Having seen people dying of AIDS when training at St Thomas’ Hospital in London, she now fears increased risks for patients with HIV and does not feel reassured the proposed model will improve safeguarding arrangements for vulnerable children.

One HIV patient, who addressed the committee, said he was only ‘here’ because of the support of Dr O’Mahony and his team over the years. He said service users were ‘aghast’ and ‘deeply upset’ about what was happening.

Consultant paediatrician Dr John Gibbs said the council will compromise the care of patients, especially the most vulnerable, who need hospital support, such a babies born to mothers with HIV.

He said a council-commissioned survey showed an 81% approval rating among users of the existing service. What ‘little’ feedback he could find about the new provider was ‘highly negative’.

Dr Huw Charles-Jones, chairman of NHS West Cheshire Clinical Commissioning Group (CCG) and a Lache GP, told the committee: “At the CCG we didn’t know much about this, I think you can spin this all you like, but I wish someone could just be honest here and say the tendering process was flawed because there was no clinical involvement and the consultation was very poor. I don’t know why you can’t just say that and then we can move on and look to the future.”

Dr Charles-Jones was unimpressed the evaluation of the competing tenders was ‘a paper exercise’ with ‘administrators looking at tender documents’ instead of interviewing the bidders.

“You are talking about the health service here and in the health service it is common practice. It does change the sense of what’s going to be delivered by seeing the people and talking to them. We’re almost forgetting about the patients here. This is about people’s lives. This is about people’s health.”

Labour Cllr Marie Nelson said: “There’s no understanding whatsoever in this authority of the difference between a cleaning contract and a public health contract and I’m totally and utterly ashamed.

“We know we had an outstanding service at the Countess, there’s no reason why that outstanding service couldn’t have been rolled out to the rest of the authority.”

Cllr Nelson wanted to know who had made the decision because they should be accountable for their actions.
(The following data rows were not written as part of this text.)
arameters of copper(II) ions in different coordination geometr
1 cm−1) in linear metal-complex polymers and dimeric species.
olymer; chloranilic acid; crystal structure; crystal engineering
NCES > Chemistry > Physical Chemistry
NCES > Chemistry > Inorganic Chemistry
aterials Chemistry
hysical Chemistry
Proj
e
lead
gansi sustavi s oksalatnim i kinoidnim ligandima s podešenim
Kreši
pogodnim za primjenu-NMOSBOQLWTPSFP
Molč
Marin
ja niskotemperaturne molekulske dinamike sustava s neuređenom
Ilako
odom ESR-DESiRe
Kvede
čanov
For legal reasons, the council is unwilling to divulge the names of the evaluation panel.

John Wilbraham, chief executive of East Cheshire NHS Trust, entered what the chairman called ‘the lion’s den’ in an attempt to reassure everyone in the room.
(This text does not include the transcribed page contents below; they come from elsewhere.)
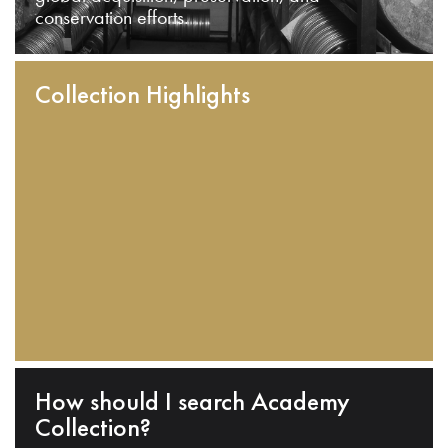
conservation efforts.
Collection Highlights
How should I search Academy
Collection?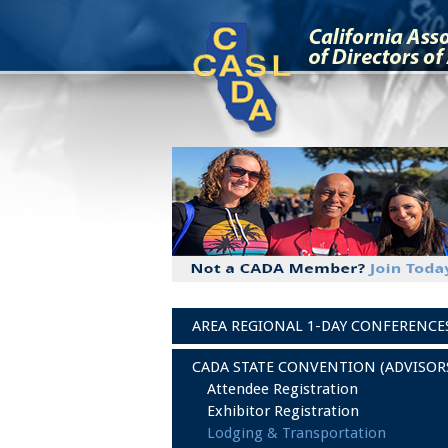
AREA REGIONAL 1-DAY CONFERENCE
CADA STATE CONVENTION (ADVISOR
Attendee Registration
Exhibitor Registration
Lodging & Transportation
He said: ”It’s my job to ensure some of the concerns heard this evening do not happen and I’m committed to ensuring the provision of sexual health services in Cheshire West and Chester maintains, and hopefully improves on, the excellent standards that are currently provided.”

Mr Wilbraham said the current provider and his own team had been working hard to ensure the transfer takes place ‘as seamlessly as possible’ but conceded the new Chester base in the Fountains building would not be ready for the start of the contract. He thanked Countess chief executive Tony Chambers for allowing the new team to work at the city hospital for two weeks until they could move in.

He said: “It’s important for you to understand and recognise that the clinical staff that currently operate from the Countess will actually be operating in the new service. They will be transferring, providing they wish to. Concerns around clinical continuity and clinical expertise, I don’t believe that is an issue for you.”

He denied the decision to operate from the Fountains building had been copied from the Countess bid and said extra elements of the new service included working from additional sites and extended opening hours. Mr Wilbraham insisted there would be integration with the HIV service at the Countess.

Scrutiny committee Conservative chairman Cllr Don Hammond concluded: “We will make recommendations for more co-commissioning, we will look at the way this contract gets implemented and we will work more closely with the CCGs, NHS England and our partners in how we look at these tenders in the future, but I know we have an objective of having an equal service across the borough.”